Stored items:
++++++++++

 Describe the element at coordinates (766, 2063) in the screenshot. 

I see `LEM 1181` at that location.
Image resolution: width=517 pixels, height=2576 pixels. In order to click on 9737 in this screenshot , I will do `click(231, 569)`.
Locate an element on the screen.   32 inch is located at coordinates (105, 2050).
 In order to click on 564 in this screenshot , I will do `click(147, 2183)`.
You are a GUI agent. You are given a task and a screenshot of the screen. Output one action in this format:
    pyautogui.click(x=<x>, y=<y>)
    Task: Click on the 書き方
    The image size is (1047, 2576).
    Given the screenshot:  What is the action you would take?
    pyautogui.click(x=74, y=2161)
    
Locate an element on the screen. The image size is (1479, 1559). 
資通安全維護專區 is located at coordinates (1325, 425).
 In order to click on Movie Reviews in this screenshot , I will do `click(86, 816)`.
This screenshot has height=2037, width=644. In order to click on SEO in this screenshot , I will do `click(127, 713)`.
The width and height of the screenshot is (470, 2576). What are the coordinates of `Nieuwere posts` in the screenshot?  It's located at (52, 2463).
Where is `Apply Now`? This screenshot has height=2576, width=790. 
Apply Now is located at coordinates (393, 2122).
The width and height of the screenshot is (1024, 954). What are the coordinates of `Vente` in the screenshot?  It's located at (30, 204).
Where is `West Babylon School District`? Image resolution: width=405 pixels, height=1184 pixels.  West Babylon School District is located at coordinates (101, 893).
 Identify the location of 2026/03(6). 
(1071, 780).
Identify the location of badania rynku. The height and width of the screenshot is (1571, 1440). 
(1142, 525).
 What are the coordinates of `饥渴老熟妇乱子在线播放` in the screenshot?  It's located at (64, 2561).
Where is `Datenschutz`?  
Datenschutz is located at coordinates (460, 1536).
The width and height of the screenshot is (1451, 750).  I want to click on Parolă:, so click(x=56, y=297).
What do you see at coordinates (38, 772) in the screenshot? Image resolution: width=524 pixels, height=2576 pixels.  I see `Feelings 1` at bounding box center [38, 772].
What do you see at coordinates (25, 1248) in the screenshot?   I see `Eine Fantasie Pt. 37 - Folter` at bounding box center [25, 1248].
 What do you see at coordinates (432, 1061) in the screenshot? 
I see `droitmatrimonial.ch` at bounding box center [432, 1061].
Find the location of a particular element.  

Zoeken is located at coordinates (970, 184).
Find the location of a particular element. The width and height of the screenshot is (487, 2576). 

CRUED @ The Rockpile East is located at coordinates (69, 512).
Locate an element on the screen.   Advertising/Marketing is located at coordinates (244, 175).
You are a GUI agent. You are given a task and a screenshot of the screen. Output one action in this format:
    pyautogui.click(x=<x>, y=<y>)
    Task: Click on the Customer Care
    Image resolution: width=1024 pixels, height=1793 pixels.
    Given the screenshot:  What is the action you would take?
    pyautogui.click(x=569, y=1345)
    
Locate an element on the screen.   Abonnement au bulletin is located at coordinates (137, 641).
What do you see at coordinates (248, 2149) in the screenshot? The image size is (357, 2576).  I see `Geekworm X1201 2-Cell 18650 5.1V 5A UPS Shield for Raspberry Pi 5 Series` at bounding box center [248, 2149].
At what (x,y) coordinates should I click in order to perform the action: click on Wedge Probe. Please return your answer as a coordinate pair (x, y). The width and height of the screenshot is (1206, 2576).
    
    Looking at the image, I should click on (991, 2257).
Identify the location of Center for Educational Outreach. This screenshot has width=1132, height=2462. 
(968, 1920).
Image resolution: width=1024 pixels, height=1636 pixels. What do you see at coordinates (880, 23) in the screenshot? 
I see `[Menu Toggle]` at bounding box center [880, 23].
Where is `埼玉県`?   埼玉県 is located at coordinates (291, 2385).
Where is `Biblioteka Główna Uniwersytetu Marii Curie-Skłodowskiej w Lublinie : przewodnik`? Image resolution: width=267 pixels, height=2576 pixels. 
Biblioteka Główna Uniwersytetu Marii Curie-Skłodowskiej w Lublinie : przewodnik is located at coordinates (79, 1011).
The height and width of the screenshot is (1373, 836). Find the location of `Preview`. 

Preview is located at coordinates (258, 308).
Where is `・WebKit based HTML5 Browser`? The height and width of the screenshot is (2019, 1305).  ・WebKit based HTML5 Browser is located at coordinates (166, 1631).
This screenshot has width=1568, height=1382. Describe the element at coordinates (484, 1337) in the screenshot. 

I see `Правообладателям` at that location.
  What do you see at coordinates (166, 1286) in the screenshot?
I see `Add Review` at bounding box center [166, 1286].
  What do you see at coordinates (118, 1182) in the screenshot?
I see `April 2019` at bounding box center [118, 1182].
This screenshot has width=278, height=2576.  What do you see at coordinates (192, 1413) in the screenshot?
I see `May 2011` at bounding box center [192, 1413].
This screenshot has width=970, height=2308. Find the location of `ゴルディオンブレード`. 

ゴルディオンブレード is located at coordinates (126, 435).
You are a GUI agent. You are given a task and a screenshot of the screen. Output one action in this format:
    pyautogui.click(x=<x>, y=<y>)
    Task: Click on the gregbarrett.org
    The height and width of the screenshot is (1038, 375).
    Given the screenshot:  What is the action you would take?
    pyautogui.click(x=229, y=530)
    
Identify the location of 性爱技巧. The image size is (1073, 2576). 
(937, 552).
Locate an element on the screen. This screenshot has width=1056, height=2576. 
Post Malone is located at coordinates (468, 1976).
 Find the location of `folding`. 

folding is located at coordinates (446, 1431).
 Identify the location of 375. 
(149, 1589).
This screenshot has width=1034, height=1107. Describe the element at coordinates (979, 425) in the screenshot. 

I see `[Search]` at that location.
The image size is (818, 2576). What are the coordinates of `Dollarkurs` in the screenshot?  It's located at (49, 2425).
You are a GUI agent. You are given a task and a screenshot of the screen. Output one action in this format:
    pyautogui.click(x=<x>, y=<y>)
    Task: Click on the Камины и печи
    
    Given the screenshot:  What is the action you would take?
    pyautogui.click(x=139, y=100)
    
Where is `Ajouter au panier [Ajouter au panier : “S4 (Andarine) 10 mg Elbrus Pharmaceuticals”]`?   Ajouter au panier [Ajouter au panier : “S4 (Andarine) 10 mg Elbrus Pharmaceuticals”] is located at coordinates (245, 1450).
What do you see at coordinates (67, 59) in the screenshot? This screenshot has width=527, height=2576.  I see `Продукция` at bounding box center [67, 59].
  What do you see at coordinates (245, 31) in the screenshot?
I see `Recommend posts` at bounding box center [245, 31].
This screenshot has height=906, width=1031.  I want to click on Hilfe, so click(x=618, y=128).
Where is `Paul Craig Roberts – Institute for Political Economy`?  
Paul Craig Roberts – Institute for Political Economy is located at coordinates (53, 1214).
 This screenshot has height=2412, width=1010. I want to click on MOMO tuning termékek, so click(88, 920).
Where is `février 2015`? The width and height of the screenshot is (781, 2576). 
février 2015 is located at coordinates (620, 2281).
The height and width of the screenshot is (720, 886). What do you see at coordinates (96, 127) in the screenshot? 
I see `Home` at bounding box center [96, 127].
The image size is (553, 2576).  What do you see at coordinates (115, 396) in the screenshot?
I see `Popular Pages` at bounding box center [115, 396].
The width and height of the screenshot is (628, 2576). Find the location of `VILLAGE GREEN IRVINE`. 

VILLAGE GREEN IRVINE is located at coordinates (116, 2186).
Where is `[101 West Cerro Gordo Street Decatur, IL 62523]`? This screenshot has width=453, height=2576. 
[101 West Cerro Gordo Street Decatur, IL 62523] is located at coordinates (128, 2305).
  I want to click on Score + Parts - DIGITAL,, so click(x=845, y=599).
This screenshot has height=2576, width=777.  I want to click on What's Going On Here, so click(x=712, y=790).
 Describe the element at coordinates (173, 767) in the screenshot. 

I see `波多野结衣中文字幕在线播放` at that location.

++++++++++

Assignment:
Could you return exactly the stretch of the data above that starts at the line with "The width and height of the screenshot is (1451, 750)." and ends at the line with "Image resolution: width=1024 pixels, height=1793", both lines included?

Response box:
The width and height of the screenshot is (1451, 750).  I want to click on Parolă:, so click(x=56, y=297).
What do you see at coordinates (38, 772) in the screenshot? Image resolution: width=524 pixels, height=2576 pixels.  I see `Feelings 1` at bounding box center [38, 772].
What do you see at coordinates (25, 1248) in the screenshot?   I see `Eine Fantasie Pt. 37 - Folter` at bounding box center [25, 1248].
 What do you see at coordinates (432, 1061) in the screenshot? 
I see `droitmatrimonial.ch` at bounding box center [432, 1061].
Find the location of a particular element.  

Zoeken is located at coordinates (970, 184).
Find the location of a particular element. The width and height of the screenshot is (487, 2576). 

CRUED @ The Rockpile East is located at coordinates (69, 512).
Locate an element on the screen.   Advertising/Marketing is located at coordinates (244, 175).
You are a GUI agent. You are given a task and a screenshot of the screen. Output one action in this format:
    pyautogui.click(x=<x>, y=<y>)
    Task: Click on the Customer Care
    Image resolution: width=1024 pixels, height=1793 pixels.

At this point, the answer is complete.